In the data below, locate each line with the word "hide" and list it.

═══ DATASET EXCERPTS ═══

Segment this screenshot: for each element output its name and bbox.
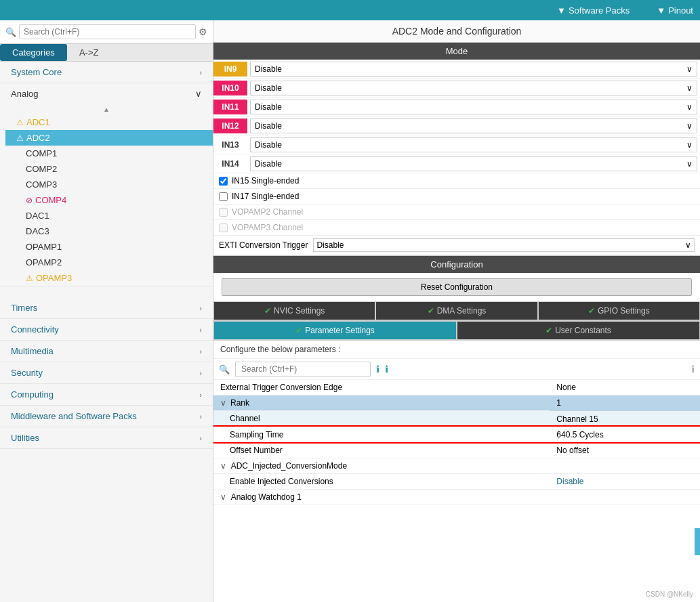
param-search-icon: 🔍 (219, 364, 230, 374)
software-packs-btn[interactable]: ▼ Software Packs (557, 5, 630, 16)
tab-gpio-settings[interactable]: ✔ GPIO Settings (538, 301, 700, 320)
sidebar-item-utilities[interactable]: Utilities › (0, 427, 213, 449)
vopamp3-label: VOPAMP3 Channel (232, 223, 303, 232)
content-area: ADC2 Mode and Configuration Mode IN9 Dis… (213, 20, 700, 602)
sidebar-item-comp2[interactable]: COMP2 (5, 161, 213, 177)
check-icon-nvic: ✔ (264, 306, 271, 316)
tab-user-constants[interactable]: ✔ User Constants (457, 321, 700, 340)
chevron-right-multimedia: › (199, 347, 202, 356)
in11-select[interactable]: Disable ∨ (250, 100, 697, 114)
sidebar-item-adc1[interactable]: ⚠ ADC1 (5, 114, 213, 130)
mode-section: IN9 Disable ∨ IN10 Disable ∨ IN11 Disabl… (213, 60, 700, 256)
input-row-in9: IN9 Disable ∨ (213, 60, 700, 79)
table-row-sampling: Sampling Time 640.5 Cycles (213, 427, 700, 442)
tab-parameter-settings[interactable]: ✔ Parameter Settings (213, 321, 457, 340)
param-label: Parameter Settings (305, 326, 375, 335)
in9-label: IN9 (213, 62, 247, 77)
param-search-input[interactable] (235, 362, 371, 377)
tab-nvic-settings[interactable]: ✔ NVIC Settings (213, 301, 375, 320)
param-area: Configure the below parameters : 🔍 ℹ ℹ ℹ… (213, 341, 700, 602)
scrollbar-thumb[interactable] (695, 528, 700, 555)
search-input[interactable] (19, 24, 196, 39)
software-packs-label: Software Packs (569, 5, 630, 16)
comp4-label: COMP4 (35, 195, 66, 205)
vopamp3-row: VOPAMP3 Channel (213, 220, 700, 236)
config-tabs-row1: ✔ NVIC Settings ✔ DMA Settings ✔ GPIO Se… (213, 301, 700, 321)
exti-label: EXTI Conversion Trigger (219, 240, 308, 250)
sidebar-item-adc2[interactable]: ⚠ ADC2 (5, 130, 213, 146)
watchdog-section-label: ∨ Analog Watchdog 1 (213, 489, 700, 504)
in12-select[interactable]: Disable ∨ (250, 119, 697, 133)
exti-select[interactable]: Disable ∨ (313, 238, 695, 252)
sidebar-item-connectivity[interactable]: Connectivity › (0, 319, 213, 341)
chevron-down-icon-analog: ∨ (195, 89, 202, 99)
middleware-label: Middleware and Software Packs (11, 411, 137, 421)
chevron-right-computing: › (199, 391, 202, 399)
config-header: Configuration (213, 256, 700, 273)
sidebar-item-middleware[interactable]: Middleware and Software Packs › (0, 406, 213, 427)
sidebar-item-comp4[interactable]: ⊘ COMP4 (5, 192, 213, 208)
param-search-row: 🔍 ℹ ℹ ℹ (213, 359, 700, 380)
sidebar-item-multimedia[interactable]: Multimedia › (0, 341, 213, 362)
in17-checkbox[interactable] (219, 192, 228, 201)
sidebar-item-system-core[interactable]: System Core › (0, 62, 213, 83)
injected-section-label: ∨ ADC_Injected_ConversionMode (213, 458, 700, 473)
sidebar-item-opamp2[interactable]: OPAMP2 (5, 255, 213, 270)
sidebar-item-dac1[interactable]: DAC1 (5, 208, 213, 223)
in14-label: IN14 (213, 156, 247, 171)
sidebar-item-security[interactable]: Security › (0, 362, 213, 384)
adc2-title: ADC2 Mode and Configuration (392, 26, 522, 37)
tab-dma-settings[interactable]: ✔ DMA Settings (375, 301, 537, 320)
vopamp2-row: VOPAMP2 Channel (213, 205, 700, 220)
chevron-right-timers: › (199, 304, 202, 312)
opamp2-label: OPAMP2 (26, 257, 62, 267)
in10-select[interactable]: Disable ∨ (250, 81, 697, 95)
in15-label: IN15 Single-ended (232, 176, 299, 186)
info-icon-2[interactable]: ℹ (385, 364, 388, 374)
comp2-label: COMP2 (26, 164, 57, 174)
tab-a-to-z[interactable]: A->Z (67, 44, 111, 61)
in13-select[interactable]: Disable ∨ (250, 137, 697, 152)
in13-chevron: ∨ (686, 140, 693, 150)
mode-header: Mode (213, 43, 700, 60)
injected-conv-label: Enable Injected Conversions (213, 473, 550, 489)
info-icon-1[interactable]: ℹ (376, 364, 379, 374)
in14-select[interactable]: Disable ∨ (250, 156, 697, 171)
tab-categories[interactable]: Categories (0, 44, 67, 61)
sidebar-group-analog: Analog ∨ ▲ ⚠ ADC1 ⚠ ADC2 (0, 83, 213, 286)
in15-checkbox[interactable] (219, 177, 228, 186)
sidebar-item-opamp1[interactable]: OPAMP1 (5, 239, 213, 255)
sidebar-item-analog[interactable]: Analog ∨ (0, 83, 213, 104)
multimedia-label: Multimedia (11, 346, 54, 356)
in11-chevron: ∨ (686, 102, 693, 112)
sidebar-item-dac3[interactable]: DAC3 (5, 223, 213, 239)
channel-value: Channel 15 (550, 411, 700, 427)
adc2-label: ADC2 (26, 133, 50, 143)
sidebar-item-timers[interactable]: Timers › (0, 297, 213, 319)
sidebar-item-opamp3[interactable]: ⚠ OPAMP3 (5, 270, 213, 286)
sidebar-item-comp3[interactable]: COMP3 (5, 177, 213, 192)
disabled-icon-comp4: ⊘ (26, 196, 33, 205)
main-layout: 🔍 ⚙ Categories A->Z System Core › Analog… (0, 20, 700, 602)
gear-icon[interactable]: ⚙ (199, 26, 207, 37)
analog-children: ⚠ ADC1 ⚠ ADC2 COMP1 COMP2 (0, 114, 213, 286)
in9-chevron: ∨ (686, 64, 693, 74)
check-icon-param: ✔ (295, 326, 302, 335)
exti-row: EXTI Conversion Trigger Disable ∨ (213, 236, 700, 255)
chevron-down-icon: ▼ (557, 5, 566, 16)
input-row-in10: IN10 Disable ∨ (213, 79, 700, 98)
in9-select[interactable]: Disable ∨ (250, 62, 697, 77)
param-table: External Trigger Conversion Edge None ∨ … (213, 380, 700, 505)
opamp1-label: OPAMP1 (26, 242, 62, 252)
table-row-injected-conversions: Enable Injected Conversions Disable (213, 473, 700, 489)
rank-label: Rank (230, 398, 249, 408)
scroll-up-arrow[interactable]: ▲ (0, 104, 213, 114)
sidebar-item-comp1[interactable]: COMP1 (5, 146, 213, 161)
pinout-btn[interactable]: ▼ Pinout (657, 5, 693, 16)
check-icon-user: ✔ (545, 326, 552, 335)
exti-chevron: ∨ (685, 240, 691, 250)
config-label: Configuration (430, 259, 482, 270)
chevron-down-icon2: ▼ (657, 5, 665, 16)
sidebar-item-computing[interactable]: Computing › (0, 384, 213, 406)
reset-config-button[interactable]: Reset Configuration (222, 278, 692, 296)
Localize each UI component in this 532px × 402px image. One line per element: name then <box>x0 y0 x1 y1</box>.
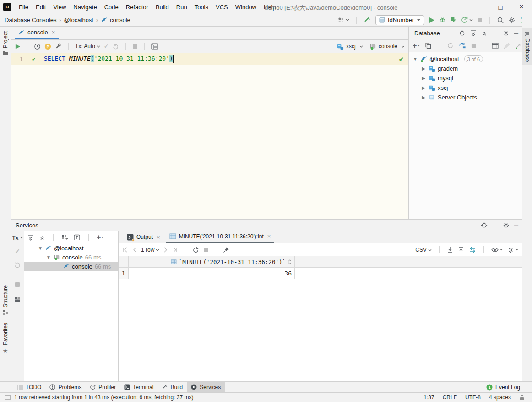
services-row-localhost[interactable]: ▼ @localhost <box>24 243 118 253</box>
chevron-right-icon[interactable]: ▶ <box>421 66 426 71</box>
execute-button[interactable] <box>15 44 21 50</box>
tree-row-mysql[interactable]: ▶ mysql <box>409 73 522 83</box>
reload-page-icon[interactable] <box>192 247 199 253</box>
tool-window-terminal[interactable]: Terminal <box>120 382 157 393</box>
run-with-coverage-button[interactable] <box>450 17 457 23</box>
menu-file[interactable]: File <box>15 0 32 14</box>
run-configuration-select[interactable]: IdNumber <box>375 15 424 25</box>
chevron-right-icon[interactable]: ▶ <box>421 76 426 81</box>
maximize-button[interactable]: □ <box>490 0 511 14</box>
event-log-button[interactable]: 1 Event Log <box>486 384 520 391</box>
session-selector[interactable]: console <box>369 43 405 50</box>
caret-position[interactable]: 1:37 <box>423 394 434 401</box>
collapse-all-icon[interactable] <box>39 234 45 241</box>
menu-code[interactable]: Code <box>101 0 122 14</box>
minimize-button[interactable]: ─ <box>469 0 490 14</box>
grid-column-header[interactable]: `MINUTE('2021-10-31 11:36:20')` <box>129 256 295 267</box>
inspections-ok-icon[interactable]: ✔ <box>399 56 404 63</box>
locate-icon[interactable] <box>459 30 466 37</box>
breadcrumb-localhost[interactable]: @localhost <box>64 17 93 23</box>
schema-selector[interactable]: xscj <box>337 43 363 50</box>
gear-icon[interactable] <box>503 30 510 37</box>
tree-row-xscj[interactable]: ▶ xscj <box>409 83 522 93</box>
gear-icon[interactable] <box>503 222 510 229</box>
sync-wrench-icon[interactable] <box>459 42 466 49</box>
pin-tab-icon[interactable] <box>223 247 229 253</box>
code-line-1[interactable]: 1 ✔ SELECT MINUTE('2021-10-31 11:36:20') <box>11 53 408 65</box>
debug-button[interactable] <box>439 17 446 23</box>
tool-window-database[interactable]: Database <box>522 28 532 65</box>
tool-window-favorites[interactable]: Favorites ★ <box>0 323 11 354</box>
console-settings-wrench-icon[interactable] <box>55 43 62 50</box>
tool-window-profiler[interactable]: Profiler <box>86 382 120 393</box>
tree-row-gradem[interactable]: ▶ gradem <box>409 64 522 73</box>
run-button[interactable] <box>429 17 435 23</box>
breadcrumb-database-consoles[interactable]: Database Consoles <box>5 17 56 23</box>
settings-gear-icon[interactable] <box>508 17 516 24</box>
tool-window-structure[interactable]: Structure <box>0 285 11 315</box>
expand-all-icon[interactable] <box>470 30 477 36</box>
chevron-right-icon[interactable]: ▶ <box>421 95 426 100</box>
duplicate-icon[interactable] <box>425 43 431 49</box>
locate-icon[interactable] <box>481 222 488 229</box>
compare-swap-icon[interactable] <box>469 247 476 253</box>
close-button[interactable]: × <box>511 0 532 14</box>
menu-run[interactable]: Run <box>173 0 191 14</box>
close-icon[interactable]: × <box>267 233 271 240</box>
tool-window-services[interactable]: Services <box>187 382 225 393</box>
grid-settings-gear-icon[interactable] <box>507 247 518 253</box>
hide-panel-icon[interactable]: ─ <box>514 222 518 229</box>
status-message[interactable]: 1 row retrieved starting from 1 in 43 ms… <box>14 394 194 401</box>
collapse-all-icon[interactable] <box>481 30 488 36</box>
export-download-icon[interactable] <box>447 247 453 253</box>
search-everywhere-icon[interactable] <box>497 17 504 24</box>
tool-window-problems[interactable]: Problems <box>45 382 86 393</box>
tx-mode-button[interactable]: Tx <box>12 235 22 241</box>
close-icon[interactable]: × <box>52 29 55 36</box>
expand-all-icon[interactable] <box>27 234 34 241</box>
import-upload-icon[interactable] <box>458 247 464 253</box>
chevron-down-icon[interactable]: ▼ <box>38 246 43 251</box>
tab-result-minute[interactable]: MINUTE('2021-10-31 11:36:20'):int × <box>166 231 275 243</box>
unlock-icon[interactable] <box>519 395 525 401</box>
profiler-button[interactable] <box>461 17 473 23</box>
parameters-icon[interactable]: P <box>44 43 51 50</box>
build-hammer-icon[interactable] <box>364 16 371 24</box>
menu-vcs[interactable]: VCS <box>212 0 232 14</box>
view-eye-icon[interactable] <box>491 247 503 253</box>
grid-corner-cell[interactable] <box>119 256 129 267</box>
sql-statement[interactable]: SELECT MINUTE('2021-10-31 11:36:20') <box>43 55 174 63</box>
tool-window-build[interactable]: Build <box>158 382 187 393</box>
tool-window-toggle-icon[interactable] <box>5 395 11 400</box>
chevron-down-icon[interactable]: ▼ <box>46 255 51 260</box>
page-size-select[interactable]: 1 row <box>141 247 159 253</box>
output-layout-icon[interactable] <box>151 43 158 50</box>
tree-row-server-objects[interactable]: ▶ Server Objects <box>409 93 522 102</box>
menu-tools[interactable]: Tools <box>191 0 212 14</box>
menu-navigate[interactable]: Navigate <box>70 0 100 14</box>
grid-data-row[interactable]: 1 36 <box>119 268 522 279</box>
menu-window[interactable]: Window <box>232 0 260 14</box>
sort-icon[interactable] <box>288 259 292 264</box>
value-cell[interactable]: 36 <box>129 268 295 279</box>
tx-mode-select[interactable]: Tx: Auto <box>75 43 100 50</box>
table-icon[interactable] <box>492 43 499 49</box>
hide-panel-icon[interactable]: ─ <box>514 30 518 37</box>
layout-icon[interactable] <box>14 297 21 302</box>
export-format-select[interactable]: CSV <box>415 247 432 253</box>
tab-output[interactable]: Output × <box>123 231 164 243</box>
view-options-icon[interactable] <box>73 234 81 241</box>
code-editor[interactable]: 1 ✔ SELECT MINUTE('2021-10-31 11:36:20')… <box>11 53 408 218</box>
row-number-cell[interactable]: 1 <box>119 268 129 279</box>
file-encoding[interactable]: UTF-8 <box>465 394 481 401</box>
menu-edit[interactable]: Edit <box>32 0 49 14</box>
tool-window-project[interactable]: Project <box>0 31 11 56</box>
history-clock-icon[interactable] <box>34 43 41 50</box>
tool-window-todo[interactable]: TODO <box>13 382 45 393</box>
services-row-session[interactable]: ▼ console 66 ms <box>24 253 118 262</box>
menu-view[interactable]: View <box>49 0 70 14</box>
chevron-down-icon[interactable]: ▼ <box>413 56 418 61</box>
tree-row-localhost[interactable]: ▼ @localhost 3 of 6 <box>409 54 522 64</box>
add-service-icon[interactable]: + <box>97 233 104 242</box>
indent-size[interactable]: 4 spaces <box>489 394 511 401</box>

═══

* **REPLY TO THE EXERCISE**:
hide-panel-icon[interactable]: ─ <box>514 222 518 229</box>
hide-panel-icon[interactable]: ─ <box>514 30 518 37</box>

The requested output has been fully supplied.